We need a Jamie Oliver of architecture to improve health and happiness
WE get what we deserve when it comes to the uninspiring buildings devoid of design in which many of us live and work, according to a panel member of the first governmentcommissioned review into architecture in more than a decade.
“Good design builds communities, creates quality of life, and makes places better for people to live, work and play in. I want to make sure we’re doing all we can to recognise the importance of architecture and reap the benefits of good design,” says Ed Vaizey MP, who has commissioned The Farrell Review. Sir Terry Farrell notes that “Many countries have an effective architecture policy and I intend to learn from what has worked elsewhere and also learn from all those involved here. Architecture and the built environment is so important to us culturally, economically, socially and environmentally.”

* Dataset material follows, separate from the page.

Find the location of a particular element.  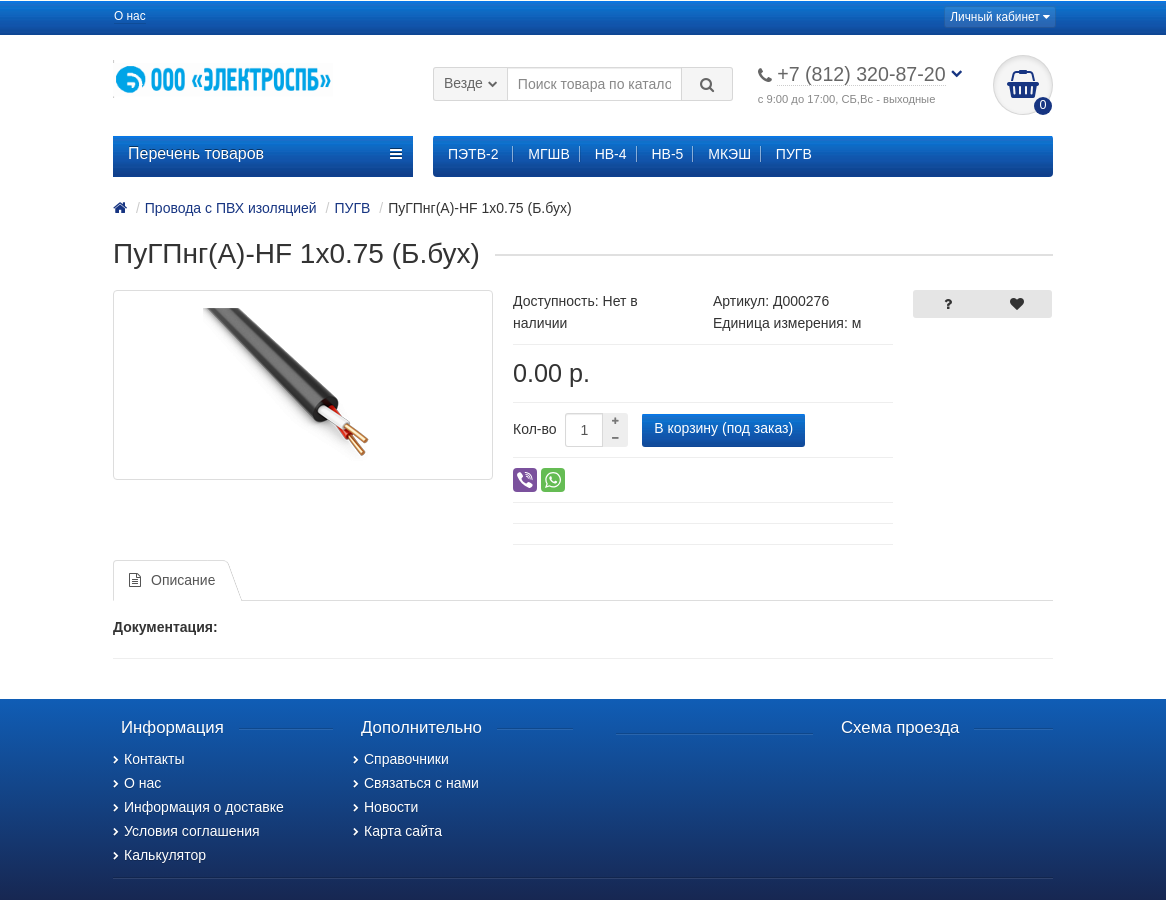

Карта сайта is located at coordinates (397, 831).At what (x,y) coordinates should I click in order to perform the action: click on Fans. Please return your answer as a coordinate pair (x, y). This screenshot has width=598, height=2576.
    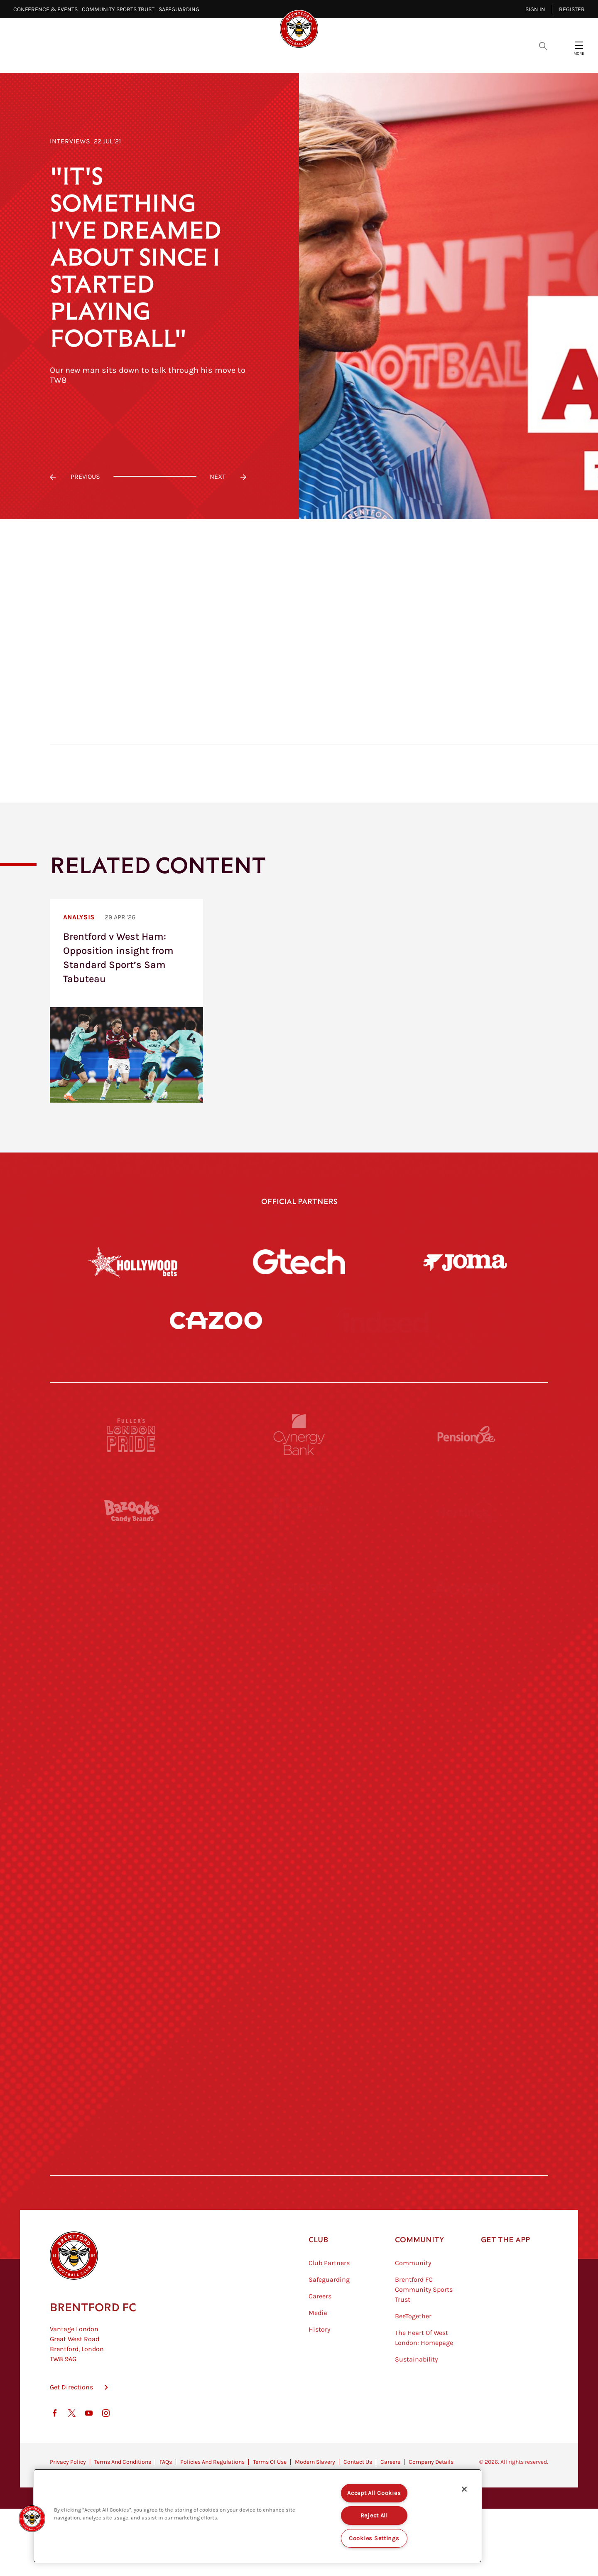
    Looking at the image, I should click on (396, 58).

Alain de Botton, a member of the review panel, and author of The Architecture of Happiness, says that Britain urgently needs a Jamie Oliver figure to do for buildings what the famous chef did for school dinners. He says: “We need a Jamie Oliver of architecture because architecture is now where food was 20 years ago: in desperate need of improvement, which will happen when people grow fussier about being served substandard stuff.”
It is the fault of the public’s indifference to good design rather than corporate greed of building companies, argues Mr de Botton. He adds: “We need a public that will be appalled by tiny rooms, lack of storage space, tiny windows, poor insulation: and will do what they need to do when faced with it: refuse to buy.”

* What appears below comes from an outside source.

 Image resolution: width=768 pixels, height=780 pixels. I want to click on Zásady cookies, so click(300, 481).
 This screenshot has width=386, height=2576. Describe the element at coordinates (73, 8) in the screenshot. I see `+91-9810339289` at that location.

Victoria Thornton, another panel member, says: “Recognising that architecture and urban design have an impact on our daily lives is the key to any change and this can only fundamentally happen if it is accepted as integral part of our education system – from schools through to public participation in the debate of our neighbourhoods and surroundings. The government needs to be much more involved in proactive planning, not topdown state planning; it has to be bottom-up.”
The focus should be on improving on what we already have, according to Sir Terry. “If you look at how few new buildings we are constructing, you are not going to make a huge difference by changing the new stock. We need a new approach to town planning and how we manage and look after our cities.”

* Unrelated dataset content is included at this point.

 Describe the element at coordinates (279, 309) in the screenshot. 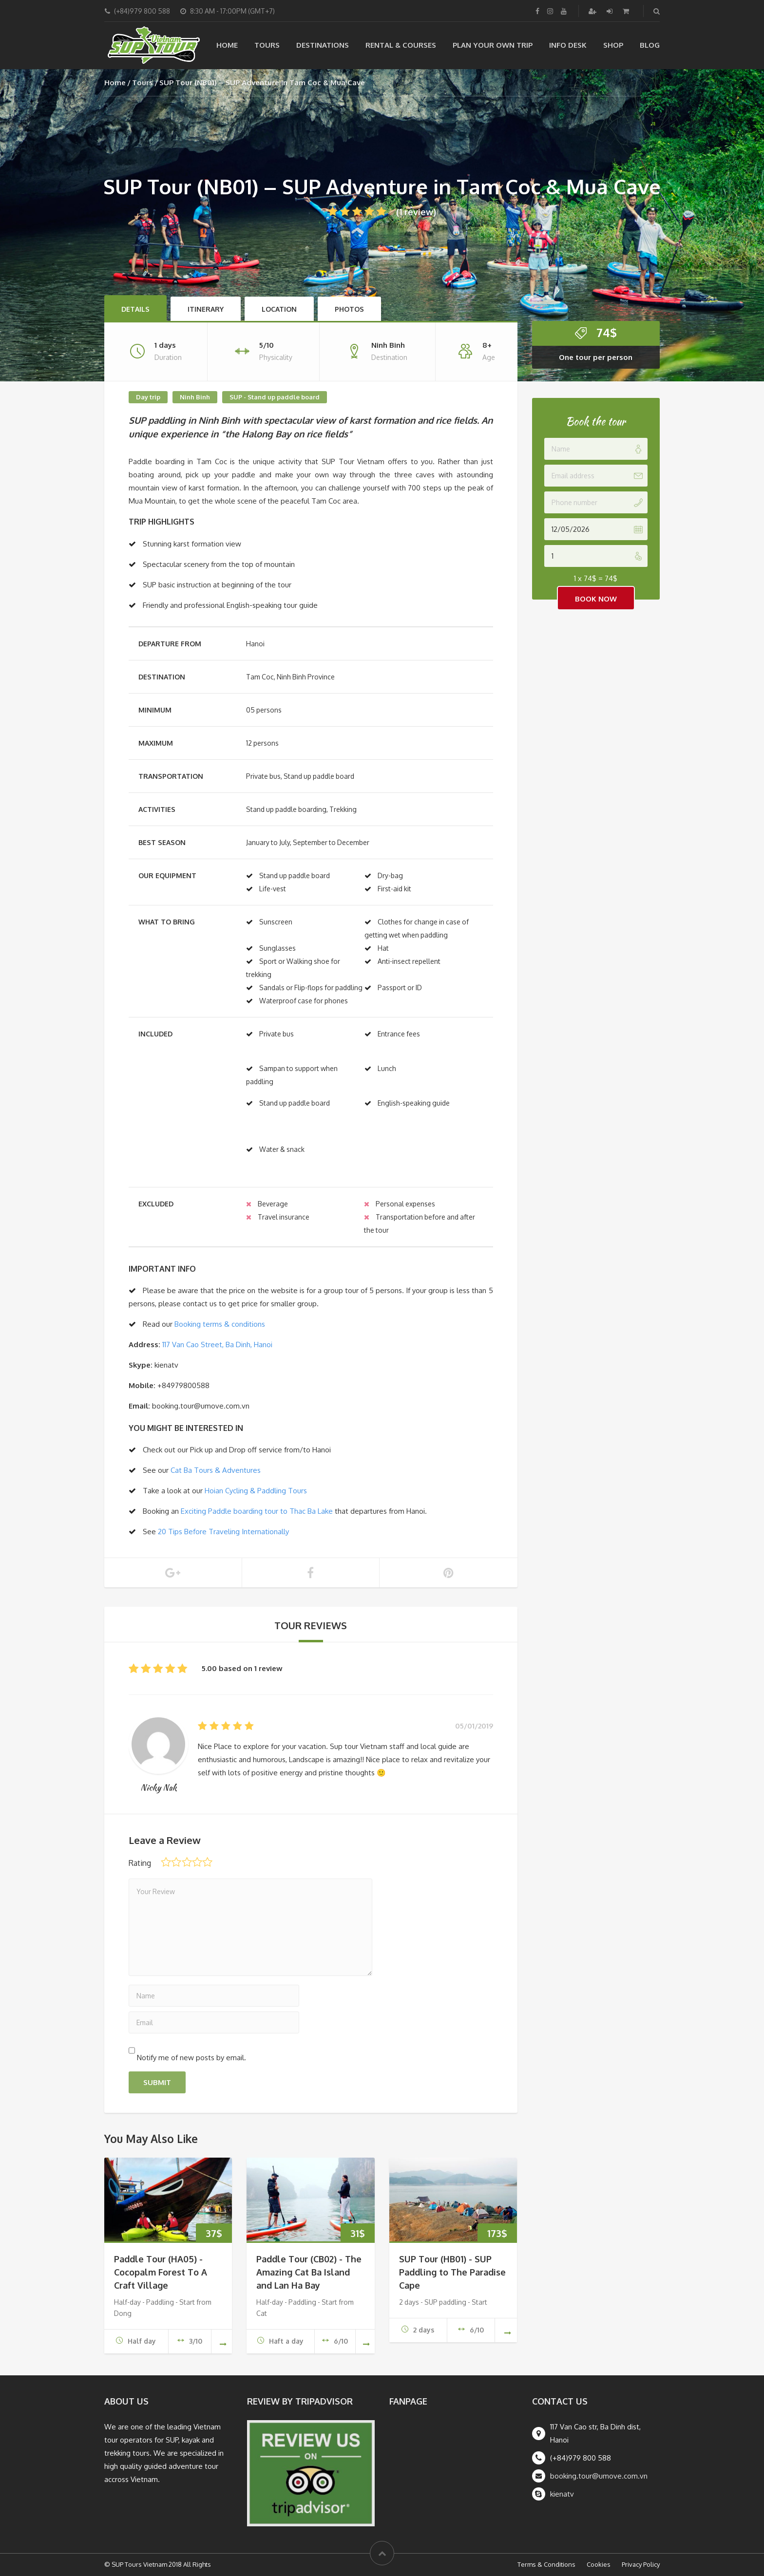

As a practising architect, I know only too well how good design can make such a difference to the way we live and work. Good architecture should and can create an emotional response. It should stimulate and encourage both the occupant and the passer by. Even the humblest of buildings can create a response, drawing warmth and meaning to the occupant or visitor. Good architecture need not be the exclusive preserve of the wealthy, it should be available to all.
This long overdue review seeks to remedy the way we see and treat the design of buildings. My hope is that it will help the public to be more discerning about the places they live in and in turn create vibrant healthy communities for the future. It is essential to take a long-term view, and not to seek cheap economical fixes. That is not to say that good design is expensive, merely that it requires thought and consideration. We see all too frequently, the results of poor design and the damaging social and health issues they can cause.
We know what makes a good home. It should offer enough room to accommodate its occupants and their lifestyles in comfort, in a peaceful, secure and enjoyable environment. There is no shortage of evidence of the significant impact good housing design can have on quality of life. Perhaps the time has come to deserve better places to live and work and play.